── Records shown ──
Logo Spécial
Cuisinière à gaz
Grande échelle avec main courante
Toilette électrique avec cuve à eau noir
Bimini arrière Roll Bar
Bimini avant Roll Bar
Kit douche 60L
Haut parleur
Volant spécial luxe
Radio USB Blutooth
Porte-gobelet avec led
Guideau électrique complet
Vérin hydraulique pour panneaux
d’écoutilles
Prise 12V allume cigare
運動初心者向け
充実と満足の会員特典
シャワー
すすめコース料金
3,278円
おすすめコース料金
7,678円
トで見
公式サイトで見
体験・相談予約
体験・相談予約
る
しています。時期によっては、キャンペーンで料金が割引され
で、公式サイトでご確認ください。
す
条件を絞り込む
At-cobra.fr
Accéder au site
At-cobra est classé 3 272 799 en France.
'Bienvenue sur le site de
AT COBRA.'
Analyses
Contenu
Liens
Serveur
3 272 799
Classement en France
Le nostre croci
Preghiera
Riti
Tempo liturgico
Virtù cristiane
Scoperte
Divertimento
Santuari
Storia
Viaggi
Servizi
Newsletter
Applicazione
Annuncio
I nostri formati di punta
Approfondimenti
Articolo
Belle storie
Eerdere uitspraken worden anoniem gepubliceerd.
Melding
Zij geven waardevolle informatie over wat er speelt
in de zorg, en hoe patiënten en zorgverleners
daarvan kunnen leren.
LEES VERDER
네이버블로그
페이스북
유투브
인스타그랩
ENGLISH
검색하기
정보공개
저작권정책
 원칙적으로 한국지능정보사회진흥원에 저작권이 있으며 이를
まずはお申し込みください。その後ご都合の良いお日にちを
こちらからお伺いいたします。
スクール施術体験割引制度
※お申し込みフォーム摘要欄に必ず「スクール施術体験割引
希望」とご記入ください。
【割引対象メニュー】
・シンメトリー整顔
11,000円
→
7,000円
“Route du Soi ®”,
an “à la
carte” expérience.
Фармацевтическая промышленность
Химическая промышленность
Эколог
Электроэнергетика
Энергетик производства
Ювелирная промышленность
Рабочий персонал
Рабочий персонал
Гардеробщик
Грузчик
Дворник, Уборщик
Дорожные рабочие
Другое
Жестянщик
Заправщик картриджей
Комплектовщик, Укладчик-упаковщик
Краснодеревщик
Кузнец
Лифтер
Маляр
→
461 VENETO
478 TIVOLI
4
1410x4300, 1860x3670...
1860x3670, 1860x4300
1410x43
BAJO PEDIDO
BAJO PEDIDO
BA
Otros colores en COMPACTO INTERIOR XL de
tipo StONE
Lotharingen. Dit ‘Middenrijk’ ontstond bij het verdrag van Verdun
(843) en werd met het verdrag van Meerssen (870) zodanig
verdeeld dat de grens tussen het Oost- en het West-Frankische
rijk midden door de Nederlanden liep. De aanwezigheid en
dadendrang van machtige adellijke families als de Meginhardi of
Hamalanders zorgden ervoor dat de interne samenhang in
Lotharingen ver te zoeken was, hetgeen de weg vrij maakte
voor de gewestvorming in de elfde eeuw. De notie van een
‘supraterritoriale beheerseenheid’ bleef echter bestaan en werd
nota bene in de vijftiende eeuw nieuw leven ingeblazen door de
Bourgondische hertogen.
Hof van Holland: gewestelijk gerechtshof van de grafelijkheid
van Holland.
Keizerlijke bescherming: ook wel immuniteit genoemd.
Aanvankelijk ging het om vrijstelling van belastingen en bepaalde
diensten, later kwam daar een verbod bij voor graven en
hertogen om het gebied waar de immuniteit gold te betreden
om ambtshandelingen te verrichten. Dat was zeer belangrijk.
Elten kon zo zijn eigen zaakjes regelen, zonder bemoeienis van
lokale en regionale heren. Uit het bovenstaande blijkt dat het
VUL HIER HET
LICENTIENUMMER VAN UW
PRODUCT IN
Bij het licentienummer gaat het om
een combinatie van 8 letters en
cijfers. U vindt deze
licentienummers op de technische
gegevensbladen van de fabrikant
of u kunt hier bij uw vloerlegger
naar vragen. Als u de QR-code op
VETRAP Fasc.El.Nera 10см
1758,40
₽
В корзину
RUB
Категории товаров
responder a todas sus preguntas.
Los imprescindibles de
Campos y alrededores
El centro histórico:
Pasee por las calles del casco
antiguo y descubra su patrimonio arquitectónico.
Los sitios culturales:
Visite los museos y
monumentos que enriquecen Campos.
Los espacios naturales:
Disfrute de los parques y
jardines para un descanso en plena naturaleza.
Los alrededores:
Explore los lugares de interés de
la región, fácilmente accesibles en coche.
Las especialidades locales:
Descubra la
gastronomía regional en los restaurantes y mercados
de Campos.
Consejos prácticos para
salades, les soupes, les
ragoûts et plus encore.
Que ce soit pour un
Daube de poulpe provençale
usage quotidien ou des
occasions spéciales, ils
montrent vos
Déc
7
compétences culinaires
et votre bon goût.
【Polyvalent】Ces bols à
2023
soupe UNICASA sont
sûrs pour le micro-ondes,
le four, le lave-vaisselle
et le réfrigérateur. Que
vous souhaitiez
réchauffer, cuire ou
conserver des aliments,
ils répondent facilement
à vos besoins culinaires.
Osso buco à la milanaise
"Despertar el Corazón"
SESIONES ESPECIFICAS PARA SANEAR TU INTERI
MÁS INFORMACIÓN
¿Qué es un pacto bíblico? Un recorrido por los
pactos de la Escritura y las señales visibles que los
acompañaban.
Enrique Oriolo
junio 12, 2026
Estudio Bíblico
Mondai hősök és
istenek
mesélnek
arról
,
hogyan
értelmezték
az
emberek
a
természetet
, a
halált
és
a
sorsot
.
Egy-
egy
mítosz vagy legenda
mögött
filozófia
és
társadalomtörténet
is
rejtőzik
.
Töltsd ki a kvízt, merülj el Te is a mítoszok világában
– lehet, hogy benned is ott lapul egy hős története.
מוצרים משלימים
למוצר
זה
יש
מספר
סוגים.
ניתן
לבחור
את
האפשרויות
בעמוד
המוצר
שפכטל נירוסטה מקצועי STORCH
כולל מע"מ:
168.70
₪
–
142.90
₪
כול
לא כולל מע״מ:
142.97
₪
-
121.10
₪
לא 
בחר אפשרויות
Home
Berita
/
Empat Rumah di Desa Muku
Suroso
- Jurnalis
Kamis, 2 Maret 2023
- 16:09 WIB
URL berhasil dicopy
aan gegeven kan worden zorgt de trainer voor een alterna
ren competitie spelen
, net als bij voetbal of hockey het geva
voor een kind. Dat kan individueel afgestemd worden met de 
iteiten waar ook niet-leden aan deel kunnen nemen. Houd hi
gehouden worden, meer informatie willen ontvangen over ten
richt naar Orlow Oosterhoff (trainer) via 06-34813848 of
───
When a line holds the string "avec", pull it out of the listing.

**Answer box**
Grande échelle avec main courante
Toilette électrique avec cuve à eau noir
Porte-gobelet avec led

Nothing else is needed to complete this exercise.